▶ Records provided:
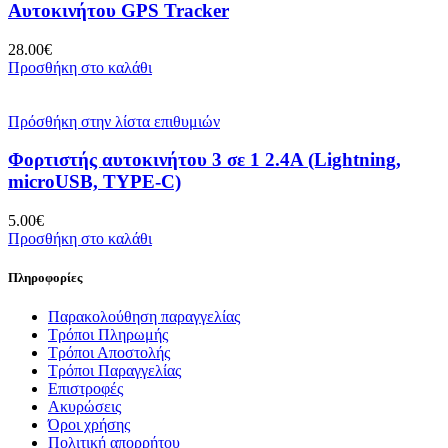
Αυτοκινήτου GPS Tracker
28.00
€
Προσθήκη στο καλάθι
Πρόσθήκη στην λίστα επιθυμιών
Φορτιστής αυτοκινήτου 3 σε 1 2.4A (Lightning,
microUSB, TYPE-C)
5.00
€
Προσθήκη στο καλάθι
Πληροφορίες
Παρακολούθηση παραγγελίας
Τρόποι Πληρωμής
Τρόποι Αποστολής
Τρόποι Παραγγελίας
Επιστροφές
Ακυρώσεις
Όροι χρήσης
Πολιτική απορρήτου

▶ Work order:
In copying the material, drop all pictures and keep everything else identical.

▶ Solution:
Αυτοκινήτου GPS Tracker
28.00
€
Προσθήκη στο καλάθι
Πρόσθήκη στην λίστα επιθυμιών
Φορτιστής αυτοκινήτου 3 σε 1 2.4A (Lightning,
microUSB, TYPE-C)
5.00
€
Προσθήκη στο καλάθι
Πληροφορίες
Παρακολούθηση παραγγελίας
Τρόποι Πληρωμής
Τρόποι Αποστολής
Τρόποι Παραγγελίας
Επιστροφές
Ακυρώσεις
Όροι χρήσης
Πολιτική απορρήτου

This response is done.